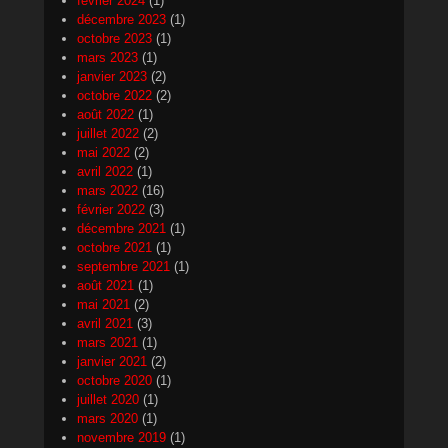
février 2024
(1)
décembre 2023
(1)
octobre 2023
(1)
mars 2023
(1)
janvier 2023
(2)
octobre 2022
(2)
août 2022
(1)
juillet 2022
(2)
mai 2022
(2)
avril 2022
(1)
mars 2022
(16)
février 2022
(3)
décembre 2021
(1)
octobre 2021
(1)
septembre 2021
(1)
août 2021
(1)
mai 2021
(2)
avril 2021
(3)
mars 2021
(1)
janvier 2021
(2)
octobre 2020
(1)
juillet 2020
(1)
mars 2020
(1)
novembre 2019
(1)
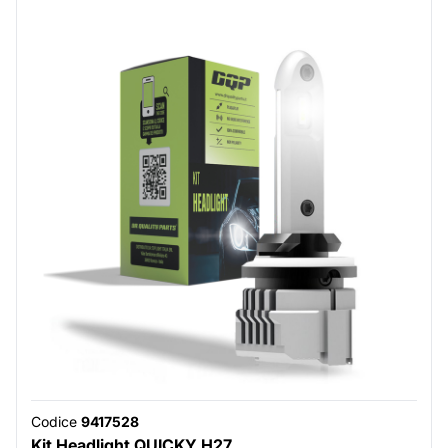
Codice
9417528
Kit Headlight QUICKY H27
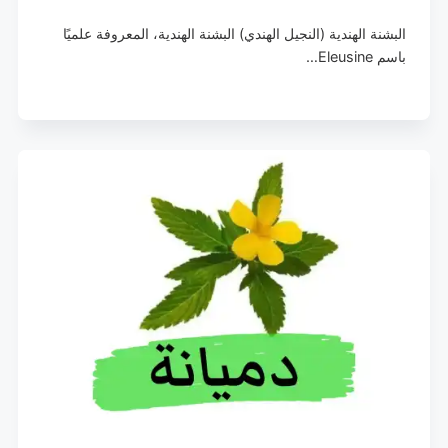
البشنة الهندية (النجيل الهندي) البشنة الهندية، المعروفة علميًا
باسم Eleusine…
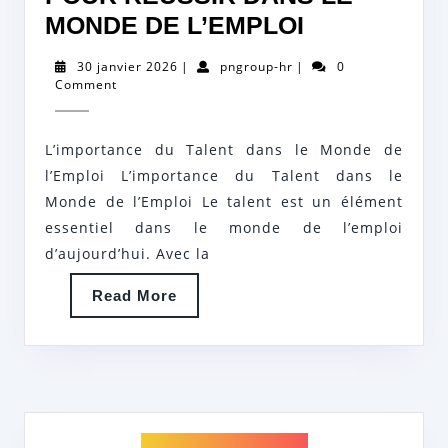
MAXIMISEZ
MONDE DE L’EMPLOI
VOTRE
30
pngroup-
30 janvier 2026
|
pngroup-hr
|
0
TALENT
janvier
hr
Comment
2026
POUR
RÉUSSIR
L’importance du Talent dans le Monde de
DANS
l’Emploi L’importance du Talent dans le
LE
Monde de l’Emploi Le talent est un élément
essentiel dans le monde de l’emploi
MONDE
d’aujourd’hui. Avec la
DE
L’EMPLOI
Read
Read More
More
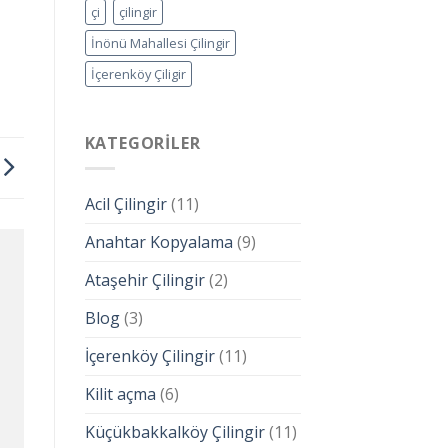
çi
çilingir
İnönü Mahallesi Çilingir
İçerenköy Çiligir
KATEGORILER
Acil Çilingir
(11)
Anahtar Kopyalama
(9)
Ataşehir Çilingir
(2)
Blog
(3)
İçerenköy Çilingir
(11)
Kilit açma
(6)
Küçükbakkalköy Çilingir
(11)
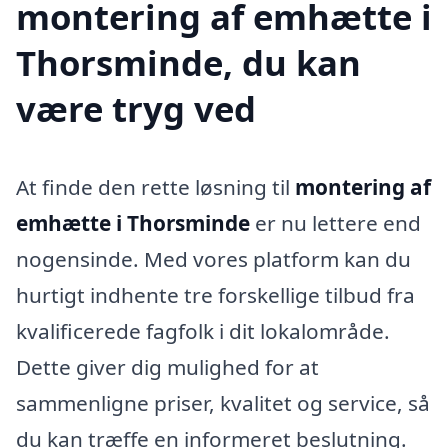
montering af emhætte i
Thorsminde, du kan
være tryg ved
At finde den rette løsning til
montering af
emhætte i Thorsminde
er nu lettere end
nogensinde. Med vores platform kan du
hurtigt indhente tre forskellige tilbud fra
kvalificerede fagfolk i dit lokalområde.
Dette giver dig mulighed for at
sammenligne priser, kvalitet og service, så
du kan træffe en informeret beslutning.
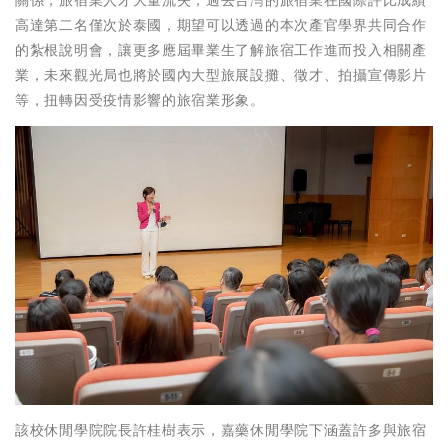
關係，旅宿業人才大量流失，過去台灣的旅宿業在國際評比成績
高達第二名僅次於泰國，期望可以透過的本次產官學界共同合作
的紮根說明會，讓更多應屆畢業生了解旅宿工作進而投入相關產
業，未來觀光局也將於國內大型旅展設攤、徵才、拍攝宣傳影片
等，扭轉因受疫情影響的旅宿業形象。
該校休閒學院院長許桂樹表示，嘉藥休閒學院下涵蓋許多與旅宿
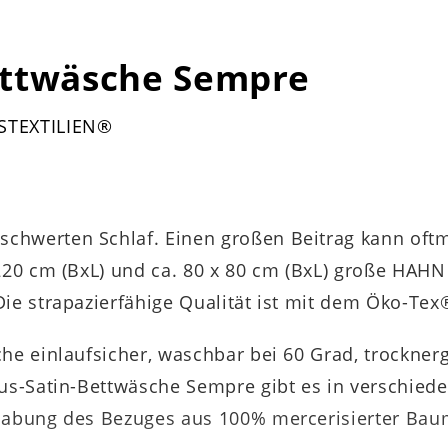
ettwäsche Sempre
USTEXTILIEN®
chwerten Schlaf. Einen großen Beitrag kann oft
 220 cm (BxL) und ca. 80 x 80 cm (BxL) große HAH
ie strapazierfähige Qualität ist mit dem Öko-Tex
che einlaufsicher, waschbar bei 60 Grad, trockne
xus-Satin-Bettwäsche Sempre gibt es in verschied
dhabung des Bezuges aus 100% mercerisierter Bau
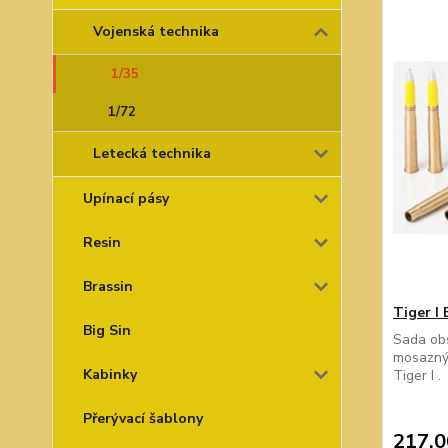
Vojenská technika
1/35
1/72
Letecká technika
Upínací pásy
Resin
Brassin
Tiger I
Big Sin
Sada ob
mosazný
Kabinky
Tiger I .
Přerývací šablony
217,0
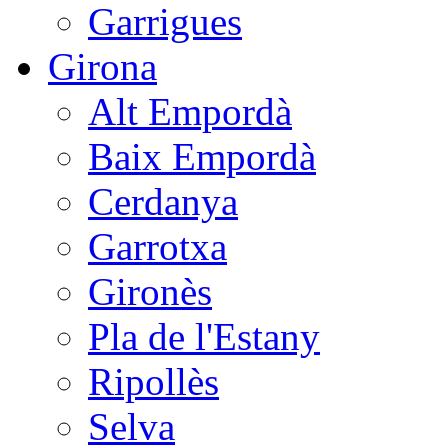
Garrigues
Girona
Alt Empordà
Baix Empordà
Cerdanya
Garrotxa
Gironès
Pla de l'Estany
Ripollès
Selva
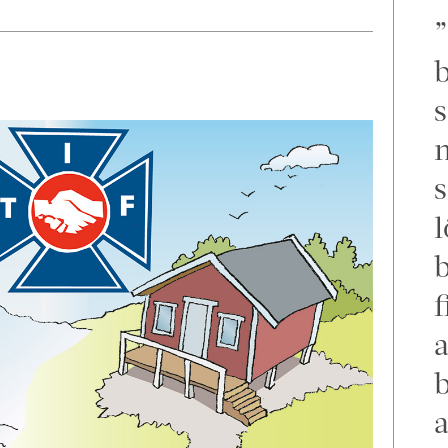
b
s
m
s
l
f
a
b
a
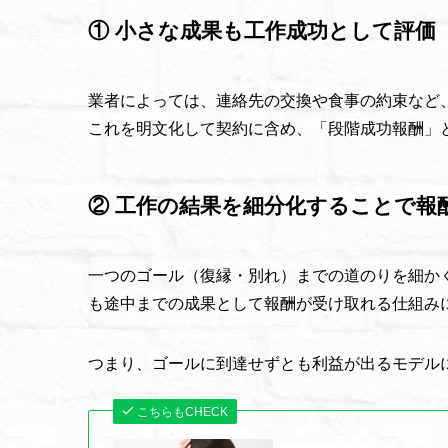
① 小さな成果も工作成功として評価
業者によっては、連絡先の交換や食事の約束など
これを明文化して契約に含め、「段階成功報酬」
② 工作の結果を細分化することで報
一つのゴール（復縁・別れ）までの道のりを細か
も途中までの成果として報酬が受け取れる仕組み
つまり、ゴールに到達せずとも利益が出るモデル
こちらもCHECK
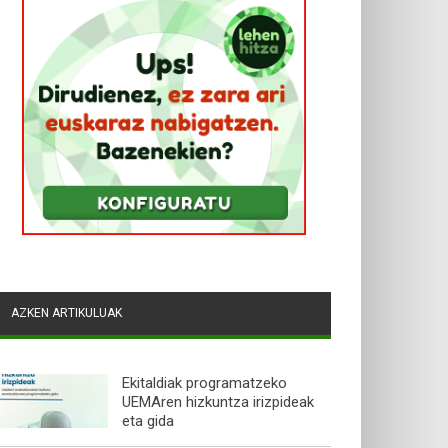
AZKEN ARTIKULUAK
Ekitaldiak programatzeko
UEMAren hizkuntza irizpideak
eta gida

▶ **REQUIRED WORK**: The material above is to be repeated word for word, with no images kept.

▶ **RESPONSE FOR THIS EXERCISE**:
février 2024
(1)
décembre 2023
(1)
octobre 2023
(1)
mars 2023
(1)
janvier 2023
(2)
octobre 2022
(2)
août 2022
(1)
juillet 2022
(2)
mai 2022
(2)
avril 2022
(1)
mars 2022
(16)
février 2022
(3)
décembre 2021
(1)
octobre 2021
(1)
septembre 2021
(1)
août 2021
(1)
mai 2021
(2)
avril 2021
(3)
mars 2021
(1)
janvier 2021
(2)
octobre 2020
(1)
juillet 2020
(1)
mars 2020
(1)
novembre 2019
(1)
Codice
9417528
Kit Headlight QUICKY H27
البشنة الهندية (النجيل الهندي) البشنة الهندية، المعروفة علميًا
باسم Eleusine…
MAXIMISEZ
MONDE DE L’EMPLOI
VOTRE
30
pngroup-
30 janvier 2026
|
pngroup-hr
|
0
TALENT
janvier
hr
Comment
2026
POUR
RÉUSSIR
L’importance du Talent dans le Monde de
DANS
l’Emploi L’importance du Talent dans le
LE
Monde de l’Emploi Le talent est un élément
essentiel dans le monde de l’emploi
MONDE
d’aujourd’hui. Avec la
DE
L’EMPLOI
Read
Read More
More
çi
çilingir
İnönü Mahallesi Çilingir
İçerenköy Çiligir
KATEGORILER
Acil Çilingir
(11)
Anahtar Kopyalama
(9)
Ataşehir Çilingir
(2)
Blog
(3)
İçerenköy Çilingir
(11)
Kilit açma
(6)
Küçükbakkalköy Çilingir
(11)
montering af emhætte i
Thorsminde, du kan
være tryg ved
At finde den rette løsning til
montering af
emhætte i Thorsminde
er nu lettere end
nogensinde. Med vores platform kan du
hurtigt indhente tre forskellige tilbud fra
kvalificerede fagfolk i dit lokalområde.
Dette giver dig mulighed for at
sammenligne priser, kvalitet og service, så
du kan træffe en informeret beslutning.
關係，旅宿業人才大量流失，過去台灣的旅宿業在國際評比成績
高達第二名僅次於泰國，期望可以透過的本次產官學界共同合作
的紮根說明會，讓更多應屆畢業生了解旅宿工作進而投入相關產
業，未來觀光局也將於國內大型旅展設攤、徵才、拍攝宣傳影片
等，扭轉因受疫情影響的旅宿業形象。
該校休閒學院院長許桂樹表示，嘉藥休閒學院下涵蓋許多與旅宿
ettwäsche Sempre
USTEXTILIEN®
chwerten Schlaf. Einen großen Beitrag kann oft
 220 cm (BxL) und ca. 80 x 80 cm (BxL) große HAH
ie strapazierfähige Qualität ist mit dem Öko-Tex
che einlaufsicher, waschbar bei 60 Grad, trockne
xus-Satin-Bettwäsche Sempre gibt es in verschied
dhabung des Bezuges aus 100% mercerisierter Bau
Vojenská technika
1/35
1/72
Letecká technika
Upínací pásy
Resin
Brassin
Tiger I
Big Sin
Sada ob
mosazný
Kabinky
Tiger I .
Přerývací šablony
217,0
Garrigues
Girona
Alt Empordà
Baix Empordà
Cerdanya
Garrotxa
Gironès
Pla de l'Estany
Ripollès
Selva
b
s
m
s
l
f
a
b
a
① 小さな成果も工作成功として評価
業者によっては、連絡先の交換や食事の約束など
これを明文化して契約に含め、「段階成功報酬」
② 工作の結果を細分化することで報
一つのゴール（復縁・別れ）までの道のりを細か
も途中までの成果として報酬が受け取れる仕組み
つまり、ゴールに到達せずとも利益が出るモデル
こちらもCHECK
AZKEN ARTIKULUAK
Ekitaldiak programatzeko
UEMAren hizkuntza irizpideak
eta gida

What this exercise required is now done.